The brilliant Joan will not become CFO though she will coach the male figurehead from behind the scenes for her entire career. I know this because I know the experience of my Aunt Dote who, for the 30 years of her career as an accountant ,was required periodically to train the men who were to become her bosses at the Ford Motor Company.
The hardworking, talented, and dedicated Peggy will not be promoted to partnership, as 40 years later I would not be included in the management team that formed, after the company I founded was purchased. And all those secretaries whose professional lives involve dodging the sexual harassment of their male bosses, or succumbing to it, will not be rewarded by stock options or golden parachutes when those same men decide their services are no longer needed.
We know this because 50 years later most women who’ve worked all their lives do not have the benefits and financial resources to live comfortably in their elder years.
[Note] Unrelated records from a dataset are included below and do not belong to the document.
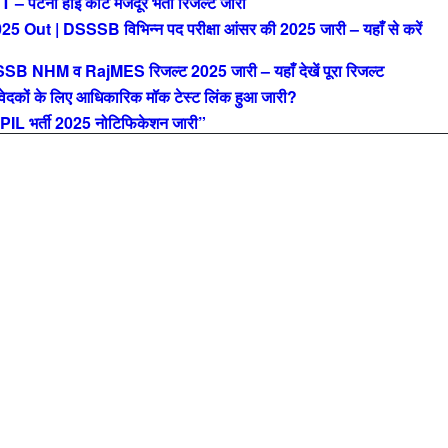
ना हाई कोर्ट मजदूर भर्ती रिजल्ट जारी
| DSSSB विभिन्न पद परीक्षा आंसर की 2025 जारी – यहाँ से करें
M व RajMES रिजल्ट 2025 जारी – यहाँ देखें पूरा रिजल्ट
ों के लिए आधिकारिक मॉक टेस्ट लिंक हुआ जारी?
L भर्ती 2025 नोटिफिकेशन जारी”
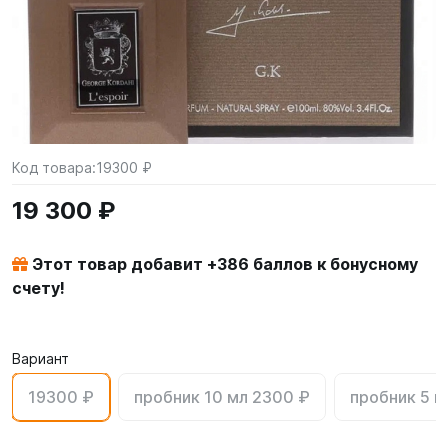
Код товара:
19300 ₽
19 300 ₽
Этот товар добавит +
386
баллов к бонусному
счету!
Вариант
19300 ₽
пробник 10 мл 2300 ₽
пробник 5 м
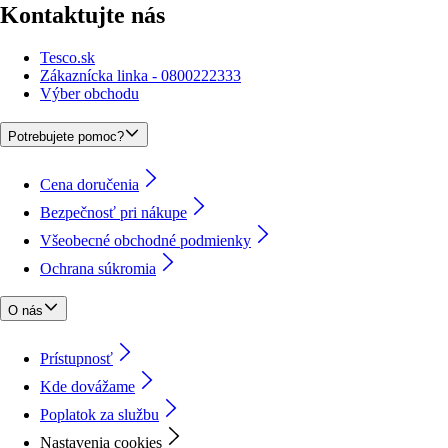
Kontaktujte nás
Tesco.sk
Zákaznícka linka - 0800222333
Výber obchodu
Potrebujete pomoc?
Cena doručenia
Bezpečnosť pri nákupe
Všeobecné obchodné podmienky
Ochrana súkromia
O nás
Prístupnosť
Kde dovážame
Poplatok za službu
Nastavenia cookies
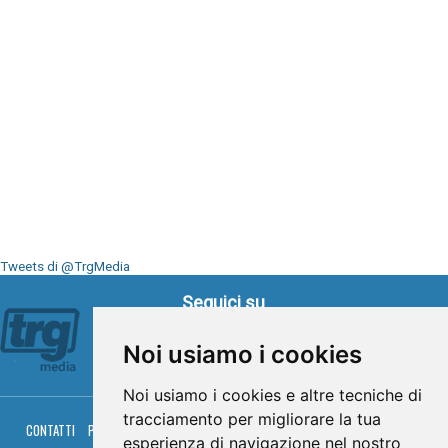
Tweets di @TrgMedia
Seguici su
Noi usiamo i cookies
Noi usiamo i cookies e altre tecniche di
tracciamento per migliorare la tua
CONTATTI
PRIVACY
COOKIES
PALINSESTO
DIRETTA TV
DIRETTA RADIO
esperienza di navigazione nel nostro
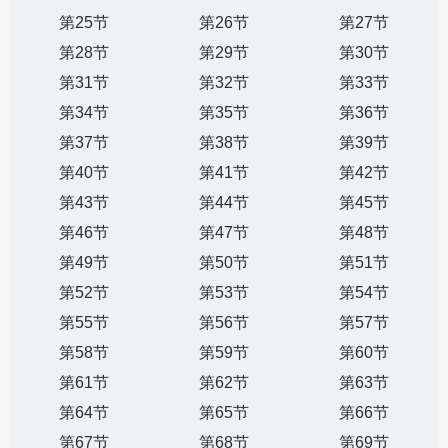
第25节
第26节
第27节
第28节
第29节
第30节
第31节
第32节
第33节
第34节
第35节
第36节
第37节
第38节
第39节
第40节
第41节
第42节
第43节
第44节
第45节
第46节
第47节
第48节
第49节
第50节
第51节
第52节
第53节
第54节
第55节
第56节
第57节
第58节
第59节
第60节
第61节
第62节
第63节
第64节
第65节
第66节
第67节
第68节
第69节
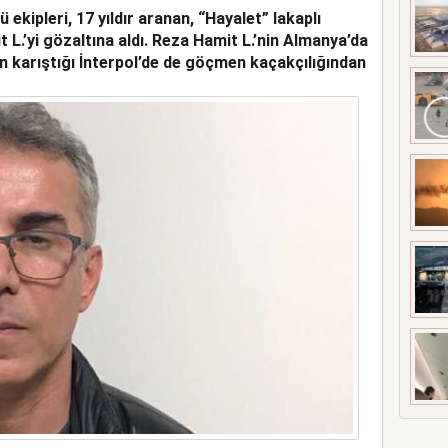
ekipleri, 17 yıldır aranan, “Hayalet” lakaplı
ORTAKLIĞINI 2033’E
 L.’yi gözaltına aldı. Reza Hamit L.’nin Almanya’da
n karıştığı İnterpol’de de göçmen kaçakçılığından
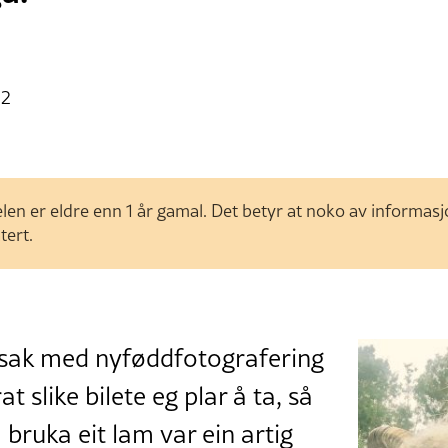
12
len er eldre enn 1 år gamal. Det betyr at noko av informas
tert.
dsak med nyføddfotografering
at slike bilete eg plar å ta, så
 bruka eit lam var ein artig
Megan, and the other women who become wives of these same men, will not develop anything close to their full potential. Their energies will be spent pleasing their masters and staying youthful enough looking so a woman from their daughters’ generation will not replace them.
I know that things have changed, and other things are changing. But pardon me if I suggest, given the recent public discourse over women’s preventative health care, many things have not changed nearly enough. And yes, it is a tribute to all women that some of us are able, on behalf of all of us, to get mad.